Assignment
Please retype, character for character, the portion of the entries below that runs from the line containing "Outline left heart" to the last line.

[Records from a data source]

Segment Open

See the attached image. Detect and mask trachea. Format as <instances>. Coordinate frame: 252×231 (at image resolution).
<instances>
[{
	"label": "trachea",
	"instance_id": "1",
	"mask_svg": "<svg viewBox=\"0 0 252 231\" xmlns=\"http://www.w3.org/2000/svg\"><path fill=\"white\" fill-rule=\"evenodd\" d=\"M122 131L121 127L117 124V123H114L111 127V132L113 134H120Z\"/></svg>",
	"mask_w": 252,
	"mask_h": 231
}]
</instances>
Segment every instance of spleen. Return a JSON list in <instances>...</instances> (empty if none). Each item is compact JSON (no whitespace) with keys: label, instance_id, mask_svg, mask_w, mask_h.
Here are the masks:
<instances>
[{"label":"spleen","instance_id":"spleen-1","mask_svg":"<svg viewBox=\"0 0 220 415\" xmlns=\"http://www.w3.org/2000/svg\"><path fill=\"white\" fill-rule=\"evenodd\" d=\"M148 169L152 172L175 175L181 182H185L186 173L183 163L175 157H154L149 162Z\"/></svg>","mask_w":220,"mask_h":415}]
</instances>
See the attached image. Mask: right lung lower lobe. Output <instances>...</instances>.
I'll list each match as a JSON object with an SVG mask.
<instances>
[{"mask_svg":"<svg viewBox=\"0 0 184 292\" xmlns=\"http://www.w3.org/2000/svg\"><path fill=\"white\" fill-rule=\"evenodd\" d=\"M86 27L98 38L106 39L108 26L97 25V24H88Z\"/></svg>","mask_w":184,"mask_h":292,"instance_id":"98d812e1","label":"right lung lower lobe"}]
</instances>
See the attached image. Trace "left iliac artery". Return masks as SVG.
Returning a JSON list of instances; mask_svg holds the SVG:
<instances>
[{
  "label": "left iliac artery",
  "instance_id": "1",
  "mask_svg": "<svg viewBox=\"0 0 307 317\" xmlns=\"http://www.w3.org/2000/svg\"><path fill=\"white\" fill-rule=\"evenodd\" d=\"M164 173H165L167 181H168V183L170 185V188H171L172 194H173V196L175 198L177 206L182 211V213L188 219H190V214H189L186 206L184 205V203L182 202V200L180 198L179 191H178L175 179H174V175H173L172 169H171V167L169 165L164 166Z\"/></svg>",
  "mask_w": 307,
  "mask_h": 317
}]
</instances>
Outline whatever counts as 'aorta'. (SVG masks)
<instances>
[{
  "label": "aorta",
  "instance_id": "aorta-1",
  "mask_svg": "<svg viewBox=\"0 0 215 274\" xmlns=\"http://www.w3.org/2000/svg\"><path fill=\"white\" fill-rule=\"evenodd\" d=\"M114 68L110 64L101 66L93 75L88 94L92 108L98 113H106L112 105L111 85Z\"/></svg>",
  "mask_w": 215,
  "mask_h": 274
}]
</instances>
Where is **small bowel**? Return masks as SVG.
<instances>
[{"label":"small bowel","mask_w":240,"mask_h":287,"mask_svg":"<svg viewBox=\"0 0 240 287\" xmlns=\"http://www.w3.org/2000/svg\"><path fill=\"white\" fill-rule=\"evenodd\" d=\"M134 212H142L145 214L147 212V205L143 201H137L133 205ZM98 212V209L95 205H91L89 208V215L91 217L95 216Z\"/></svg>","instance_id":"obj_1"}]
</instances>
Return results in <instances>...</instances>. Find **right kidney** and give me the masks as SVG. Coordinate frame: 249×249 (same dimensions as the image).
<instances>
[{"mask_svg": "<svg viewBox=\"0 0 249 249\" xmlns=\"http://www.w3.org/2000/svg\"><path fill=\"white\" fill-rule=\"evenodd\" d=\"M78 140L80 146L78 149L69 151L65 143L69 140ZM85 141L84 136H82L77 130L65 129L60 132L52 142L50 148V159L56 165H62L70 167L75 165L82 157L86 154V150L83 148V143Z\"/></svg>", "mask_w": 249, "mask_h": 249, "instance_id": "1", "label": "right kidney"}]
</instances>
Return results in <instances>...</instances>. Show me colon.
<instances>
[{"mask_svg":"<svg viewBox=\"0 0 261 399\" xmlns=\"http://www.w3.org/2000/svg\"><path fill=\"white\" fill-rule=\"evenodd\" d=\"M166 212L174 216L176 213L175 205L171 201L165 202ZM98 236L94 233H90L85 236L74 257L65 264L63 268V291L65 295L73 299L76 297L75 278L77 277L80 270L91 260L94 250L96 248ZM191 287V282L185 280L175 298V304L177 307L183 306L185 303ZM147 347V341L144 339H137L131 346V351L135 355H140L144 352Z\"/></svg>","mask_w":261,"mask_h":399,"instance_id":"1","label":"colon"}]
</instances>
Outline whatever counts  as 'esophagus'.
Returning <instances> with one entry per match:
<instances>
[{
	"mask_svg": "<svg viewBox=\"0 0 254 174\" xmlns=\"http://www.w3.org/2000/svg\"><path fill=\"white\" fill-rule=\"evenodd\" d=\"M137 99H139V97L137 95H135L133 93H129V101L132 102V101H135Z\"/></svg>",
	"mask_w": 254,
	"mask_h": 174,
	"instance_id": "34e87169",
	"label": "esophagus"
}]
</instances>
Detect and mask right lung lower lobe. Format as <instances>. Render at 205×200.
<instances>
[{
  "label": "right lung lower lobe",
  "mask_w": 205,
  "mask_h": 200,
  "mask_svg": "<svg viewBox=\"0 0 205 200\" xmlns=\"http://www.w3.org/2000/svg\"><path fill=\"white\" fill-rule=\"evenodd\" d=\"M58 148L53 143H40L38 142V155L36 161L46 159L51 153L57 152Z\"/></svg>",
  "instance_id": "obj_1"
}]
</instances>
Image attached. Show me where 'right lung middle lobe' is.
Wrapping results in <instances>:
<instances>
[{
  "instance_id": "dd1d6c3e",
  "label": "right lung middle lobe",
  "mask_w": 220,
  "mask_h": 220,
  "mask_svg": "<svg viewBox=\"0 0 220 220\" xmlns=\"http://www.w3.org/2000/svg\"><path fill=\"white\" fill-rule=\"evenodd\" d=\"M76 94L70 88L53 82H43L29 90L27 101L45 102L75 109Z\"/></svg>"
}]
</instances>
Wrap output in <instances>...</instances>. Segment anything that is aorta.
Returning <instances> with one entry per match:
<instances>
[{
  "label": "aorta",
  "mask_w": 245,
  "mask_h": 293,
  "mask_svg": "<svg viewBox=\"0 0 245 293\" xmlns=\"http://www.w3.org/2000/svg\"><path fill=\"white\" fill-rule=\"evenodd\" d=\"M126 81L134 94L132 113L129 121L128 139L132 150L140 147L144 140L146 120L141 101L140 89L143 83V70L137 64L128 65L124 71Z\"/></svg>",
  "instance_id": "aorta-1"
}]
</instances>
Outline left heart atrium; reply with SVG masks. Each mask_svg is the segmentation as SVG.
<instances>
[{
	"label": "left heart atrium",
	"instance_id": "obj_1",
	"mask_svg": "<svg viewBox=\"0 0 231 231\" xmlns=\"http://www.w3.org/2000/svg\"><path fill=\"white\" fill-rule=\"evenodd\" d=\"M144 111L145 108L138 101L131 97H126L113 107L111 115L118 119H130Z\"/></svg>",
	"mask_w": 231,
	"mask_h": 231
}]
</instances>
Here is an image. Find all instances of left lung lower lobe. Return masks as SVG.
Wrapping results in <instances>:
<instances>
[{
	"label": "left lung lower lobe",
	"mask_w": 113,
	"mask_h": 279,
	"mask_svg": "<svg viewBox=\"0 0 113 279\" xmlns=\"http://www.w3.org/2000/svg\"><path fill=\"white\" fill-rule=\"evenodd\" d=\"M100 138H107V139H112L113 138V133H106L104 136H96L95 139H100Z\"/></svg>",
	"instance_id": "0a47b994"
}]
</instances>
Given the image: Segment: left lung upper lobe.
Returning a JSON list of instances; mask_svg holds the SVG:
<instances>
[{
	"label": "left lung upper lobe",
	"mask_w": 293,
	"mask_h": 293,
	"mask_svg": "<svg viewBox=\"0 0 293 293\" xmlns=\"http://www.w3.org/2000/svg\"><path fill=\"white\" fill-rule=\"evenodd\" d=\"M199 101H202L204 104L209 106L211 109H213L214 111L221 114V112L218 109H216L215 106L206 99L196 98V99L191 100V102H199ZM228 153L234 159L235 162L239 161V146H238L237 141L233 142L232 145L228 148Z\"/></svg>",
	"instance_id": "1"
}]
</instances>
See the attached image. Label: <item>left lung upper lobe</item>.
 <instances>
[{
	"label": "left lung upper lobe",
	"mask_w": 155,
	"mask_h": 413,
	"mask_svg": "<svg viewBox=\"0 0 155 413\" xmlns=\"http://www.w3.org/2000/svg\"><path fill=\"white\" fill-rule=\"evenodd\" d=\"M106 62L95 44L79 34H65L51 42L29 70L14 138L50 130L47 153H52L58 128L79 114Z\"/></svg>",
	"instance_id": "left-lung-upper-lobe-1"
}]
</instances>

Segment Closed

Result of this exercise
Outline left heart atrium; reply with SVG masks. Each mask_svg is the segmentation as SVG.
<instances>
[{
	"label": "left heart atrium",
	"instance_id": "obj_1",
	"mask_svg": "<svg viewBox=\"0 0 231 231\" xmlns=\"http://www.w3.org/2000/svg\"><path fill=\"white\" fill-rule=\"evenodd\" d=\"M144 111L145 108L138 101L131 97H126L113 107L111 115L118 119H130Z\"/></svg>",
	"mask_w": 231,
	"mask_h": 231
}]
</instances>
Here is an image. Find all instances of left lung lower lobe. Return masks as SVG.
Wrapping results in <instances>:
<instances>
[{
	"label": "left lung lower lobe",
	"mask_w": 113,
	"mask_h": 279,
	"mask_svg": "<svg viewBox=\"0 0 113 279\" xmlns=\"http://www.w3.org/2000/svg\"><path fill=\"white\" fill-rule=\"evenodd\" d=\"M100 138H107V139H112L113 138V133H106L104 136H96L95 139H100Z\"/></svg>",
	"instance_id": "0a47b994"
}]
</instances>
Given the image: Segment: left lung upper lobe.
Returning a JSON list of instances; mask_svg holds the SVG:
<instances>
[{
	"label": "left lung upper lobe",
	"mask_w": 293,
	"mask_h": 293,
	"mask_svg": "<svg viewBox=\"0 0 293 293\" xmlns=\"http://www.w3.org/2000/svg\"><path fill=\"white\" fill-rule=\"evenodd\" d=\"M199 101H202L204 104L209 106L211 109H213L214 111L221 114V112L218 109H216L215 106L206 99L196 98V99L191 100V102H199ZM228 153L234 159L235 162L239 161V146H238L237 141L233 142L232 145L228 148Z\"/></svg>",
	"instance_id": "1"
}]
</instances>
See the attached image. Label: <item>left lung upper lobe</item>.
 <instances>
[{
	"label": "left lung upper lobe",
	"mask_w": 155,
	"mask_h": 413,
	"mask_svg": "<svg viewBox=\"0 0 155 413\" xmlns=\"http://www.w3.org/2000/svg\"><path fill=\"white\" fill-rule=\"evenodd\" d=\"M106 62L95 44L79 34H65L51 42L29 70L14 138L50 130L47 153H52L58 128L79 114Z\"/></svg>",
	"instance_id": "left-lung-upper-lobe-1"
}]
</instances>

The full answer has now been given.